Bingöl’deki Gassalların Hayatı ve Zorlukları
Bingöl’deki gassalların hayatı, kültürel zenginlikleri ve karşılaştıkları zorluklar üzerine derinlemesine bir inceleme. Bu içerikte, gassalların günlük yaşamlarını, geleneklerini ve mücadelelerini keşfedin.
Bingöl’deki Gassalların Hayatı
DHA Bingöl’de görevli gassallar, hayatını kaybeden insanları son yolculuklarına hazırlamak için büyük bir özveriyle çalışıyor. Cenaze işlemleri, 2 kadın ve 2 erkek gassalin görev yaptığı Şehir Mezarlığı’ndaki Mezarlıklar Müdürlüğü binasında gerçekleştiriliyor. Bu süreçte, gassalların yaptıkları, sadece bir iş olmanın ötesine geçiyor; yaşamın en acı yanlarıyla yüzleşmelerini gerektiriyor.
Medrese eğitimi almış olan Mine Coşkun, 2021 yılından bu yana Mezarlıklar Müdürlüğü’nde görev yaparak, gönüllü olarak kadın cenazelerini yıkıyor. Coşkun, bu süreçte yaşadığı deneyimleri ve gassal olmanın getirdiği zorlukları şöyle dile getiriyor:
“Çok Sayıda Sahipsiz Cenaze Oldu”
Coşkun, şu şekilde konuştu: “2021 yılında gassal olarak mesleğe adım attım. Daha önce gassallıkla ilgili bir medrese eğitimi almıştım. Medrese eğitimimdeki hocamın teşvikiyle gönüllü cenaze yıkamaya başladım. İstanbul’dan belediye hizmetiyle uçağa yükleyip, Bingöl Belediyesi olarak havaalanından alarak, sadece belediye personeliyle yıkayıp, defnettiğimiz çok sayıda sahipsiz cenaze oldu.”

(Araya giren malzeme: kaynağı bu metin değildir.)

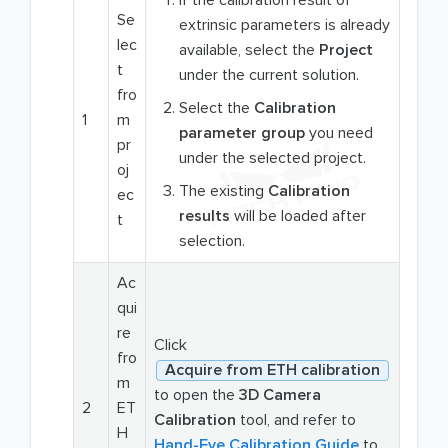
Se
extrinsic parameters is already
lec
available, select the
Project
t
under the current solution.
fro
Select the
Calibration
1
m
parameter group
you need
pr
under the selected project.
oj
The existing
Calibration
ec
results
will be loaded after
t
selection.
Ac
qui
re
Click
fro
Acquire from ETH calibration
m
to open the
3D Camera
2
ET
Calibration
tool, and refer to
H
Hand-Eye Calibration Guide
to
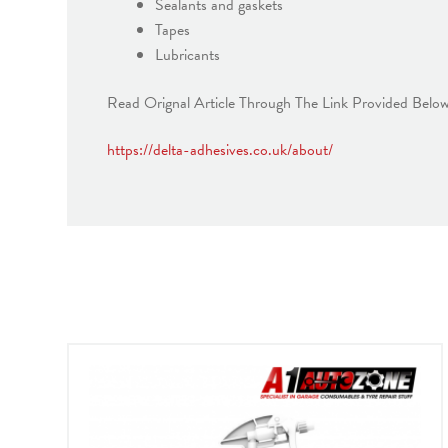
Sealants and gaskets
Tapes
Lubricants
Read Orignal Article Through The Link Provided Belo
https://delta-adhesives.co.uk/about/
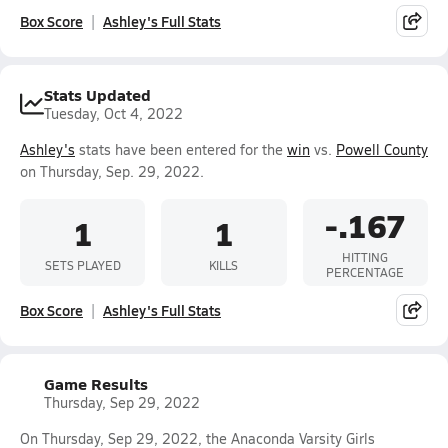
Box Score
Ashley's Full Stats
Stats Updated
Tuesday, Oct 4, 2022
Ashley's
stats have been entered for the
win
vs.
Powell County
on Thursday, Sep. 29, 2022.
-.167
1
1
HITTING
SETS PLAYED
KILLS
PERCENTAGE
Box Score
Ashley's Full Stats
Game Results
Thursday, Sep 29, 2022
On Thursday, Sep 29, 2022, the Anaconda Varsity Girls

Coşkun, belediye başkanlığı adına yaşlı ve bakıma muhtaç kişilerin ev temizliği ve bakımıyla ilgili sundukları hizmetlerden de bahsediyor: “Bir gün, bir bayanın cenazesinin yıkanması gerektiği söylendi ve ben annemle birlikte o kadının evine giderek hem evini hem de kendisini temizledik.”
“Gassal Olarak Tanınmamak, Başlangıçta Zorlayıcıydı”
Son dönemlerde gassallığın bilinirliğinin arttığını ifade eden Coşkun, Covid-19 sürecinin zorluklarından da söz ediyor: “Covid-19 süreci, çok sancılı bir dönemdi. Annenin evlattan, evladın anneden kaçtığı bir süreçti. Bu dönemi hepimiz derinden hissettik. Sonrasında depremle karşılaştık. Adıyaman’dan gelen bir cenaze beni çok etkilemişti; o cenazeyi yıkayamamıştım. Dokunmaya kıyamamıştım. Kadının hayat hikayesini dinlediğimde, 3 çocuk annesi bir hanımefendi olduğunu öğrendim. Eşi ve çocuklarıyla birlikte boğularak vefat etmişti. Orada gördüğüm görüntü, anlatılamayacak kadar farklıydı ve beni derinden etkiledi. Gassallığın gerçekten yaralarla dolu olduğunu, ailelerin orada çektiği eziyetleri görmek çok acı veriyor.”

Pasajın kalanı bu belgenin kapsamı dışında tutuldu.